This stretch of the Llano Estacado — the high, flat, treeless caprock that the Spanish called the "staked plains" — was Comanche, Kiowa, and Apache country, crossed by Coronado's expedition as early as 1541 in search of the cities of Cibola. For centuries it was open range: bison herds, then the great cattle drives. The town itself begins in 1887, when the railroad arrived and surveyors laid out a settlement near Amarillo Lake. It was called Oneida at first, then renamed; two years later the rancher Henry B. Sanborn — the "Father of Amarillo" — moved the whole town to higher ground, where it stuck.

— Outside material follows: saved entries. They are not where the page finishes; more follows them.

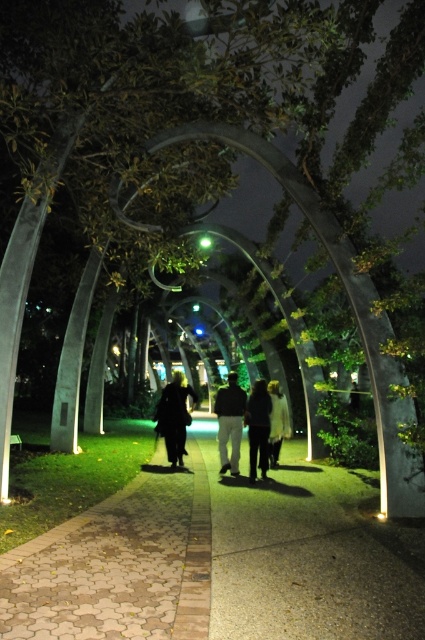 You are standing at the entrance of the pathway in the park. You want to walk towards the brown cobblestone pavement at center. Which direction should you head?

The brown cobblestone pavement at center is located at point coordinates, so you should head towards the center of the pathway to reach it.

In the scene shown: You are a photographer standing at the entrance of the archway path. You notice the brown cobblestone pavement at center and the black matte coat at center. Which object is closer to you, the photographer?

The brown cobblestone pavement at center is positioned over the black matte coat at center, meaning it is closer to you.

In the scene shown: You are a photographer standing at the entrance of the archway path. You want to capture a photo of the dark gray fabric pants at center and dark fabric pants at center in the same frame. Given that your camera has a maximum focus range of 20 inches, will both subjects be in focus?

The distance between the dark gray fabric pants at center and dark fabric pants at center is 21.44 inches, which exceeds the camera focus range of 20 inches. Therefore, both subjects cannot be in focus simultaneously.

The railroad made Amarillo a cattle town, and by 1890 it was one of the busiest cattle-shipping points in the world — longhorns and Panhandle herds moving out by the trainload. That ranching heritage still runs deep: Amarillo is the home of the American Quarter Horse Association and its Hall of Fame, the registry of the quintessential Western working horse. Then, in 1926, came the road that made the city famous a second time. Route 66 — the Mother Road — ran straight through Amarillo, roughly halfway between Chicago and Santa Monica, and the Historic Sixth Street District filled with the diners, motels, and neon that still say "road trip" to the whole country.
Why People Visit Amarillo Texas
- Drive a stretch of historic Route 66 through the Sixth Street Historic District, with vintage storefronts, antiques, and diners.

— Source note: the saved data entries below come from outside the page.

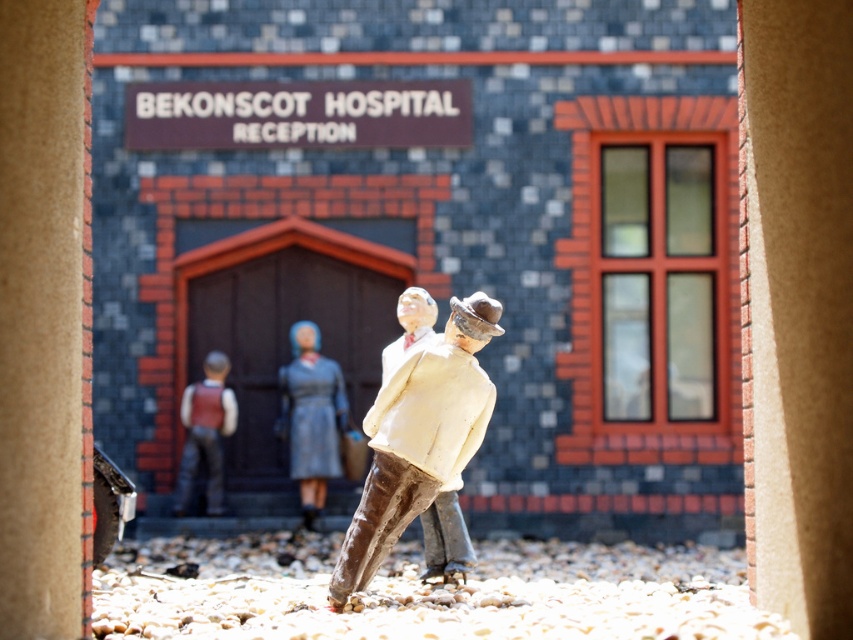 You are a visitor at BEKONSCOT HOSPITAL RECEPTION. You see a point marked at coordinates [312,417]. What object is located at that point?

The point at coordinates [312,417] is located on the matte gray dress at center.

You are a visitor at BEKONSCOT HOSPITAL RECEPTION and you see the two figurines in the foreground. Which of the two, the matte gray dress at center or the matte brown vest at center, is positioned higher?

The matte gray dress at center is located above the matte brown vest at center, so the matte gray dress at center is positioned higher.

You are a visitor at BEKONSCOT HOSPITAL RECEPTION and you see the brown leather boot at center and the matte brown vest at center. Which object is covering the other one?

The brown leather boot at center is positioned over matte brown vest at center, so the boot is covering the vest.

- Visit Palo Duro Canyon State Park, the "Grand Canyon of Texas" and the second-largest canyon in the country.
- Tour the American Quarter Horse Hall of Fame and Museum, honoring the West's working horse.
- See Cadillac Ranch, the famous row of nose-down Cadillacs along Interstate 40.
- Stop at the Big Texan Steak Ranch, a Route 66 icon of Panhandle cattle country.